The list recognizes the people shaping the future of fine dining and was first curated by 50 Best, the UK group known for ranking the world’s 50 best restaurants and bars each year.
food for thought
Anusha Murthy, 30, and Elizabeth Yorke, 29, run Edible Issues. It’s a collective for fostering conversations around the Indian food system through an online newsletter, meetups, workshops, and even kitchens, zines, and playlists.
“The food we eat today is mostly standardized and far from the biodiverse food culture we have. Take bananas, for example. Robusta is the most commonly eaten variety, but it is now on the verge of disappear,” Anusha illustrates why we need to talk about dietary diversity.

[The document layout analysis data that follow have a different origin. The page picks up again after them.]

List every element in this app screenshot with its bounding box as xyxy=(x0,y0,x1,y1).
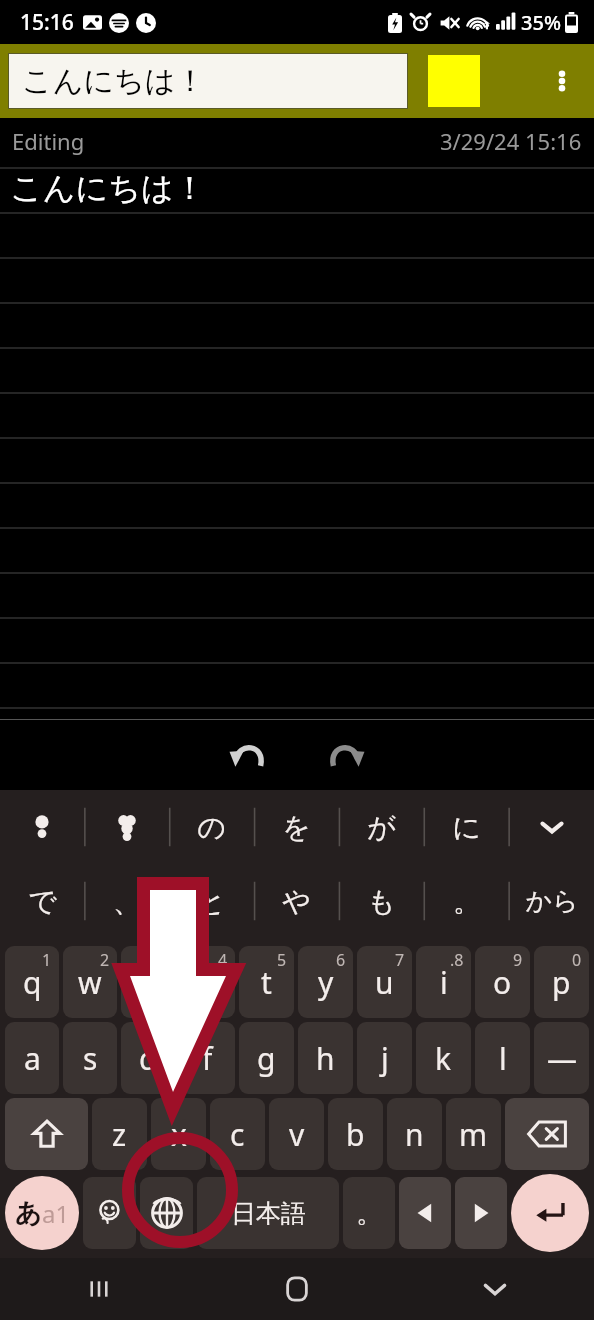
staticText: 9 xyxy=(513,949,523,971)
button[interactable]: 、 xyxy=(84,864,169,938)
staticText: d xyxy=(139,1038,158,1079)
staticText: b xyxy=(346,1114,365,1155)
button[interactable]: s xyxy=(63,1022,117,1094)
staticText: 7 xyxy=(395,949,405,971)
staticText: 3/29/24 15:16 xyxy=(440,126,582,156)
button[interactable]: Change keyboard language xyxy=(140,1177,193,1249)
staticText: と xyxy=(197,884,226,919)
staticText: 0 xyxy=(572,949,582,971)
staticText: や xyxy=(282,884,311,919)
button[interactable]: に xyxy=(424,790,509,864)
staticText: n xyxy=(405,1114,424,1155)
button[interactable]: e xyxy=(121,946,176,1018)
button[interactable] xyxy=(509,790,594,864)
button[interactable]: x xyxy=(151,1098,206,1170)
staticText: j xyxy=(381,1038,389,1079)
button[interactable]: Editing xyxy=(0,118,594,719)
staticText: 1 xyxy=(42,949,52,971)
button[interactable]: Enter xyxy=(511,1174,589,1252)
button[interactable]: o xyxy=(475,946,530,1018)
staticText: 15:16 xyxy=(20,8,74,37)
button[interactable]: Undo xyxy=(216,723,280,787)
staticText: c xyxy=(230,1114,245,1155)
button[interactable]: a xyxy=(5,1022,59,1094)
staticText: 35% xyxy=(521,9,561,36)
staticText: で xyxy=(28,884,57,919)
button[interactable] xyxy=(84,790,169,864)
staticText: を xyxy=(282,810,311,845)
staticText: — xyxy=(547,1038,577,1079)
staticText: y xyxy=(318,962,334,1003)
staticText: l xyxy=(499,1038,507,1079)
staticText: p xyxy=(552,962,571,1003)
button[interactable]: u xyxy=(357,946,412,1018)
staticText: に xyxy=(452,810,481,845)
staticText: s xyxy=(83,1038,98,1079)
button[interactable]: Shift xyxy=(5,1098,88,1170)
staticText: i xyxy=(440,962,448,1003)
button[interactable]: Change input mode xyxy=(5,1176,79,1250)
button[interactable]: m xyxy=(446,1098,501,1170)
button[interactable]: や xyxy=(254,864,339,938)
button[interactable]: も xyxy=(339,864,424,938)
button[interactable]: More options xyxy=(538,57,586,105)
staticText: o xyxy=(493,962,512,1003)
button[interactable]: y xyxy=(298,946,353,1018)
staticText: a xyxy=(24,1038,41,1079)
button[interactable]: v xyxy=(269,1098,324,1170)
button[interactable]: を xyxy=(254,790,339,864)
button[interactable]: Backspace xyxy=(505,1098,589,1170)
button[interactable]: — xyxy=(534,1022,589,1094)
staticText: から xyxy=(525,885,579,918)
button[interactable]: k xyxy=(416,1022,471,1094)
staticText: .8 xyxy=(450,949,464,971)
button[interactable]: が xyxy=(339,790,424,864)
button[interactable]: d xyxy=(121,1022,176,1094)
button[interactable]: Home xyxy=(198,1258,396,1320)
button[interactable]: f xyxy=(180,1022,235,1094)
button[interactable]: 。 xyxy=(343,1177,395,1249)
staticText: g xyxy=(257,1038,276,1079)
button[interactable]: 日本語 xyxy=(197,1177,339,1249)
button[interactable]: Hide keyboard xyxy=(396,1258,594,1320)
button[interactable]: i xyxy=(416,946,471,1018)
button[interactable]: h xyxy=(298,1022,353,1094)
button[interactable]: j xyxy=(357,1022,412,1094)
button[interactable]: Move cursor right xyxy=(455,1177,507,1249)
staticText: h xyxy=(316,1038,335,1079)
button[interactable]: p xyxy=(534,946,589,1018)
button[interactable]: と xyxy=(169,864,254,938)
button[interactable]: l xyxy=(475,1022,530,1094)
staticText: Editing xyxy=(12,126,85,156)
staticText: u xyxy=(375,962,394,1003)
button[interactable] xyxy=(0,790,84,864)
staticText: の xyxy=(197,810,226,845)
staticText: a1 xyxy=(42,1197,70,1230)
button[interactable]: Emoji xyxy=(83,1177,136,1249)
staticText: w xyxy=(78,962,102,1003)
button[interactable]: Recents xyxy=(0,1258,198,1320)
staticText: q xyxy=(23,962,42,1003)
button[interactable]: こんにちは！ xyxy=(8,53,408,109)
button[interactable]: w xyxy=(63,946,117,1018)
staticText: 2 xyxy=(100,949,110,971)
button[interactable]: r xyxy=(180,946,235,1018)
button[interactable]: n xyxy=(387,1098,442,1170)
button[interactable]: Redo xyxy=(314,723,378,787)
button[interactable]: q xyxy=(5,946,59,1018)
button[interactable]: t xyxy=(239,946,294,1018)
button[interactable]: 。 xyxy=(424,864,509,938)
button[interactable]: b xyxy=(328,1098,383,1170)
button[interactable]: g xyxy=(239,1022,294,1094)
button[interactable]: の xyxy=(169,790,254,864)
staticText: 4 xyxy=(218,949,228,971)
button[interactable]: z xyxy=(92,1098,147,1170)
button[interactable]: で xyxy=(0,864,84,938)
staticText: こんにちは！ xyxy=(10,168,206,208)
button[interactable]: Move cursor left xyxy=(399,1177,451,1249)
button[interactable]: c xyxy=(210,1098,265,1170)
staticText: k xyxy=(435,1038,452,1079)
button[interactable]: から xyxy=(509,864,594,938)
staticText: z xyxy=(112,1114,127,1155)
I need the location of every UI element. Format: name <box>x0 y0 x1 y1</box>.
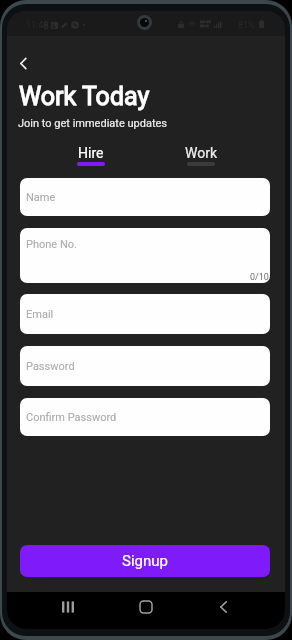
staticText: Confirm Password <box>26 411 117 424</box>
button[interactable]: Name <box>20 178 270 216</box>
button[interactable]: Recent apps <box>54 593 82 621</box>
button[interactable]: Confirm Password <box>20 398 270 436</box>
staticText: Signup <box>122 552 168 570</box>
staticText: Hire <box>78 145 104 161</box>
button[interactable]: Phone No. <box>20 228 270 283</box>
staticText: Phone No. <box>26 238 77 251</box>
button[interactable]: Email <box>20 294 270 334</box>
staticText: Name <box>26 191 56 204</box>
staticText: 11:48 <box>26 20 49 31</box>
staticText: Work Today <box>19 82 150 111</box>
staticText: Password <box>26 360 75 373</box>
staticText: Join to get immediate updates <box>18 117 168 130</box>
staticText: 81% <box>238 20 255 31</box>
button[interactable]: Home <box>132 593 160 621</box>
staticText: Email <box>26 308 54 321</box>
staticText: 0/10 <box>250 272 269 283</box>
button[interactable]: Work <box>146 145 256 166</box>
button[interactable]: Signup <box>20 545 270 577</box>
staticText: Work <box>185 145 218 161</box>
button[interactable]: Password <box>20 346 270 386</box>
button[interactable]: Back <box>10 50 37 77</box>
button[interactable]: Back <box>209 593 237 621</box>
button[interactable]: Hire <box>36 145 146 166</box>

Or this: “During a meeting, we reverse-engineered a common cloud kitchen menu on a food delivery app only to find that 14 vegetables contributed to 80 dishes!”
Discussion topics are sometimes focused (such as coffee, edible oils, seaweed and sambar) and sometimes broad (think nutrition, circular economy, caste and food). “We encourage cross-community and cross-industry conversations that can nudge us, the stakeholders, toward more mindful eating behaviors,” she explains.
An underappreciated tool for shaping a sustainable food culture is “building the confidence to cook more at home,” she says.
Anusha is an engineer and Elizabeth a chef. They met in Italy through the Future Food Institute’s food innovation program in 2018 and founded Edible Issues. Today, Anusha is part of a company that builds a food processor. And Elizabeth recycles waste grain from Bengaluru breweries to make flour.
Master the pastry
Vinesh Johny is no stranger to accolades. He is the co-founder and executive pastry chef of the Lavonne Academy of Baking Science & Pastry Arts in Domlur, the first Indian institute specializing in the field. He was on the Forbes ’30 Under 30 Asia’ list in 2016. He was the official mentor for Team India who won our first baking silver medal at World Skills, 2017, and is now their top expert (baking).
Making the World Next 50 list was “surreal” for Vinesh who started a world-class pastry academy in India just 10 years ago so aspirants wouldn’t have to step out. “We had three students in our first group in 2012. Today, 160 students follow our flagship programs each year,” shares the 33-year-old. Big names in the world of pastry such as Nina Tarasova and Frank Haasnoot have given classes there.
He believes that India is on par with its global peers when it comes to the quality of pastry schools, shops, chefs and innovation. “Pastry is a global language. Even if the techniques are European, everyone adds their touch,” he says.
Where are the specialized academies in the era where people learn to cook from vlogs and reels? Vinesh says, “It depends on what you want to achieve. If you want to start a small online business, you can learn a recipe and get good at it. But if you want to get into the industry, you can’t put a single online tutorial on your resume. You need certification and nuance.